**AIM OF THE EXERCISE:** Looking through the records that follow, determine how many lines contain "accesorii" and reply with that number alone.
· · ·
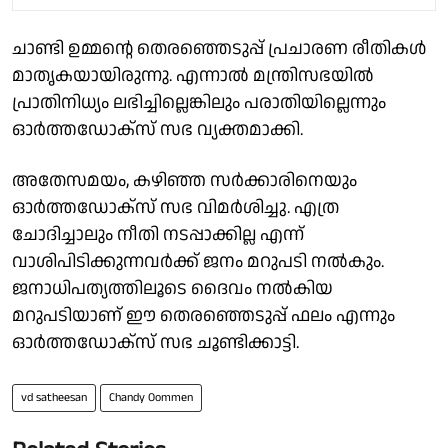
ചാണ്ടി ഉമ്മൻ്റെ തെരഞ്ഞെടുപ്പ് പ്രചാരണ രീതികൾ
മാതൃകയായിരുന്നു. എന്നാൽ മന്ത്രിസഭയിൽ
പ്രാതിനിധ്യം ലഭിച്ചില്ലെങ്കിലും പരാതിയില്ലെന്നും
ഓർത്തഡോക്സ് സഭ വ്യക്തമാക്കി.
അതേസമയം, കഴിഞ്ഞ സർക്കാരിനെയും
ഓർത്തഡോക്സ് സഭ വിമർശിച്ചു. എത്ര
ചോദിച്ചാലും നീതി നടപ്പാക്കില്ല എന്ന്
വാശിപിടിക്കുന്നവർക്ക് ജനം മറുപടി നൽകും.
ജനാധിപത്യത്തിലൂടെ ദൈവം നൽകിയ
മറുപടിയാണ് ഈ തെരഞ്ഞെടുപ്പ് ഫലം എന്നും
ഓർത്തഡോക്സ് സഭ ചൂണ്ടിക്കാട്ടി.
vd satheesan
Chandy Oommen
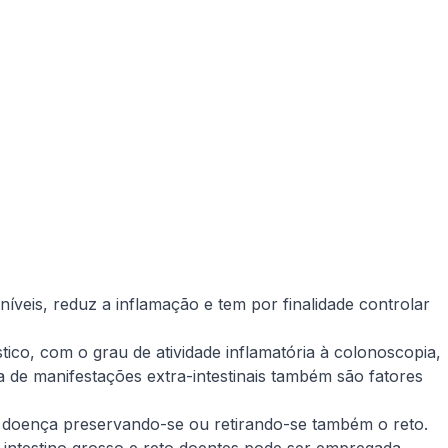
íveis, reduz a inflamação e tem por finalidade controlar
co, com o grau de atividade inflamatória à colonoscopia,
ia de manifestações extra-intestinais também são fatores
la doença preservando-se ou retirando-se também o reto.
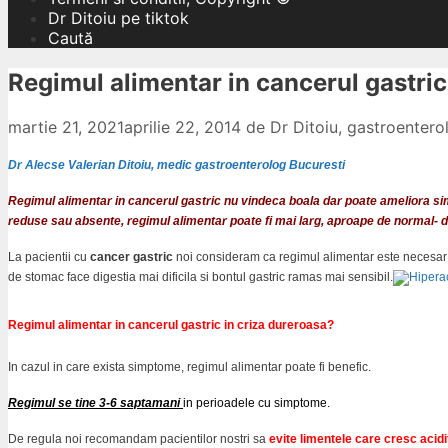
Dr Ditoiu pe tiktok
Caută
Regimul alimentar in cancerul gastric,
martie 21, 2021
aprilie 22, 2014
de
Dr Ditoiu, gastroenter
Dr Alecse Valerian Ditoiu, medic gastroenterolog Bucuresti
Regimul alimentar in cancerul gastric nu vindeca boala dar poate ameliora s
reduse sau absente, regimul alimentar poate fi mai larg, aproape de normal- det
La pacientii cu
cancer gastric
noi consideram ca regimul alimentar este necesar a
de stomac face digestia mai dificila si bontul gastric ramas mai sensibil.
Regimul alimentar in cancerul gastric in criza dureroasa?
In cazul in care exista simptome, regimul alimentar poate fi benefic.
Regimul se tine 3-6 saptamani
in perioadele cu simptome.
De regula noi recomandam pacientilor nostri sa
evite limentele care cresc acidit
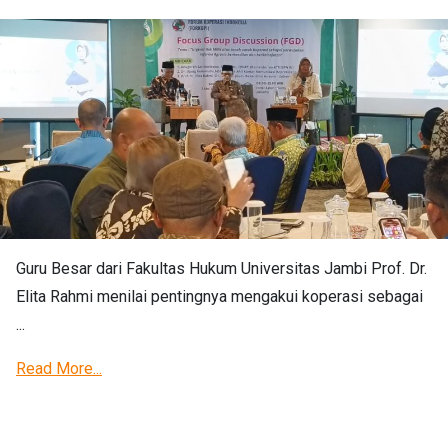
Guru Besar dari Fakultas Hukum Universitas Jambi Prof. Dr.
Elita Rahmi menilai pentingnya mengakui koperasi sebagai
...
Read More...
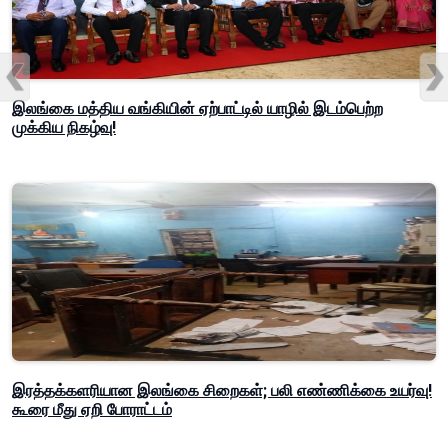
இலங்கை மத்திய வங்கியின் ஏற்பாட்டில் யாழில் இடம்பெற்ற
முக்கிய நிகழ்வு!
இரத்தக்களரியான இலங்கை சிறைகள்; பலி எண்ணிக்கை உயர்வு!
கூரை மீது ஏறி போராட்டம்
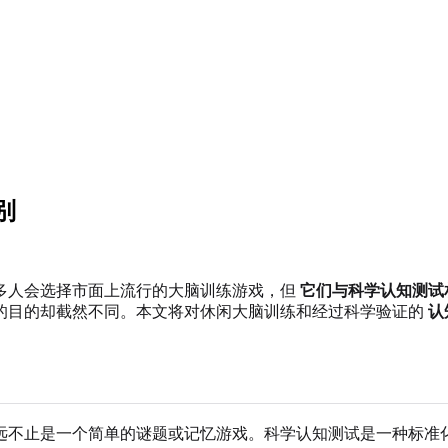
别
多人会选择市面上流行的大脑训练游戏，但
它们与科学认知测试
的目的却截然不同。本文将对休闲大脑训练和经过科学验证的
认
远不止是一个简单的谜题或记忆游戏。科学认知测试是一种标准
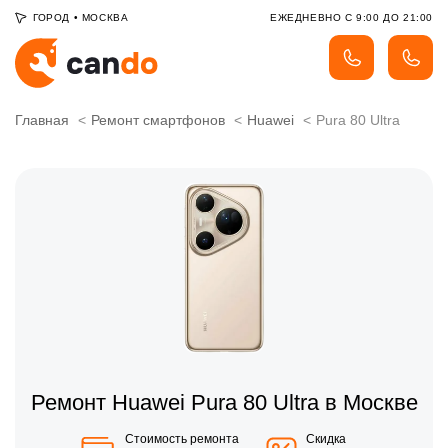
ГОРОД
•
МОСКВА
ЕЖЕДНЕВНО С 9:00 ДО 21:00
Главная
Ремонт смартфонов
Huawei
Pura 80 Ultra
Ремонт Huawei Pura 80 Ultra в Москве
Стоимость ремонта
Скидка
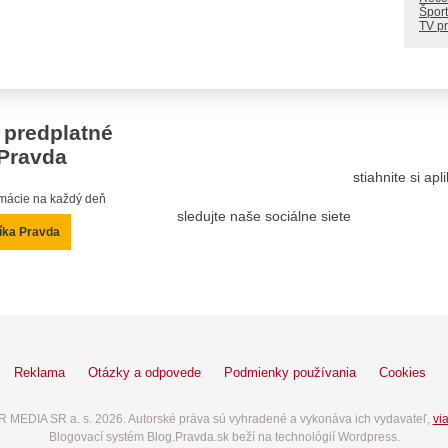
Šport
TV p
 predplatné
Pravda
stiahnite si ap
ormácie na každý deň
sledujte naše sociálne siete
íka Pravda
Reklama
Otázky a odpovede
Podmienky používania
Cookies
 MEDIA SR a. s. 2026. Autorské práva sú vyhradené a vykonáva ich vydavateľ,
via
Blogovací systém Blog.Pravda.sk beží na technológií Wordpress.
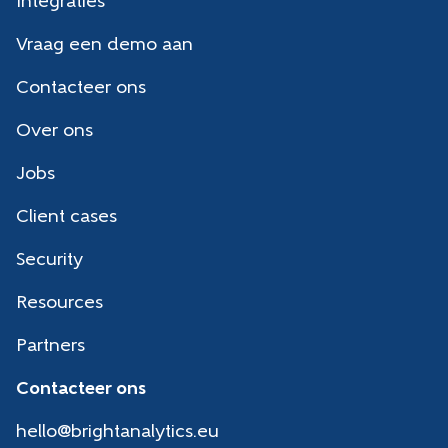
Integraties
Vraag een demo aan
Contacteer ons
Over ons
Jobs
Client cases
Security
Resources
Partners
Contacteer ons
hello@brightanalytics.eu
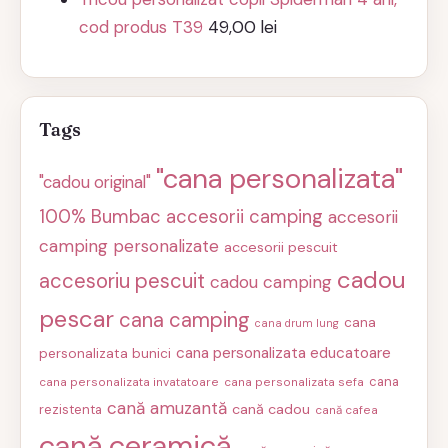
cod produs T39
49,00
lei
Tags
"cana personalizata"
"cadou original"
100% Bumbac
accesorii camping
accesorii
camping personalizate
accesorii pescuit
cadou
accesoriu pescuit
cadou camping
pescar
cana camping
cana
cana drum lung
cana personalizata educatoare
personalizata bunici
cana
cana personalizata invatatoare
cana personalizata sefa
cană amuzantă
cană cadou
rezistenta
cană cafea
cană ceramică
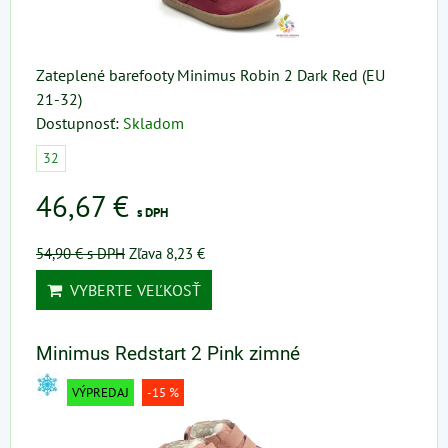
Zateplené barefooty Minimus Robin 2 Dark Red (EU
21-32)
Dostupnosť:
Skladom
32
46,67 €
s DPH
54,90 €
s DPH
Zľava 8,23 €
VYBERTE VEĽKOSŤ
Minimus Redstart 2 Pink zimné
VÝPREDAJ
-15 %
· · ·
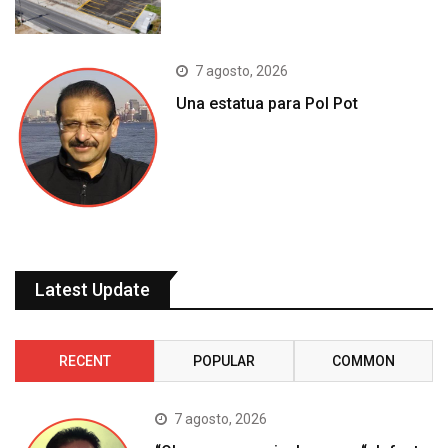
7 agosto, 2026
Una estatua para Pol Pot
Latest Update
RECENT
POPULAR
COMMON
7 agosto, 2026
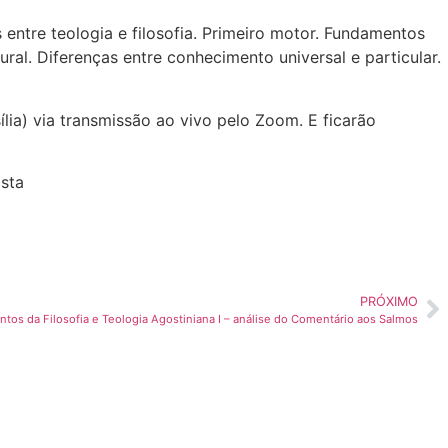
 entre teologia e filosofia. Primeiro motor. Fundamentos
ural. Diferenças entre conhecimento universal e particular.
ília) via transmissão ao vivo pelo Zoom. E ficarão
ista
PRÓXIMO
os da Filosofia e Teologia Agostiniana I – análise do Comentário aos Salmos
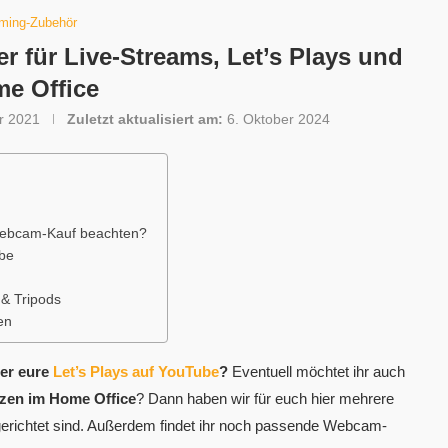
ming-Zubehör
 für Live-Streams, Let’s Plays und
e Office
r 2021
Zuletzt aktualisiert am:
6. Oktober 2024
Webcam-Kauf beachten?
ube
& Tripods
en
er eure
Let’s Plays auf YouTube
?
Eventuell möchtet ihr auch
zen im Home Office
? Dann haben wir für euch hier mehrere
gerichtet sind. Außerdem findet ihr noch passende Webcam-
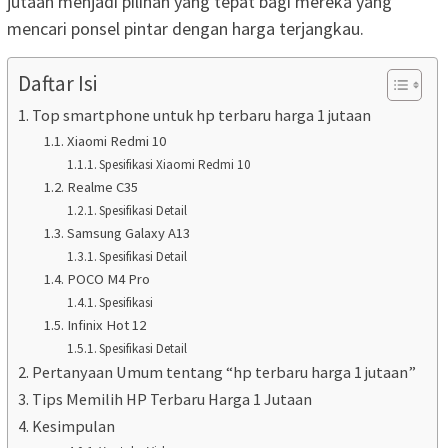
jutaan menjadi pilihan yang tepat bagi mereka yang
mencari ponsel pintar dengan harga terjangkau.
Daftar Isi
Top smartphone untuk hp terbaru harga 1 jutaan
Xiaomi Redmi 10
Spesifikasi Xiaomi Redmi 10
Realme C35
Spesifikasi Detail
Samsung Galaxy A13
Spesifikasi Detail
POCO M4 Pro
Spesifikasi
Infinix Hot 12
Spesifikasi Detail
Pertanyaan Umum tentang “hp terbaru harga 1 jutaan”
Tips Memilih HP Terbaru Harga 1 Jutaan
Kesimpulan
· · ·
**RESULT:** 3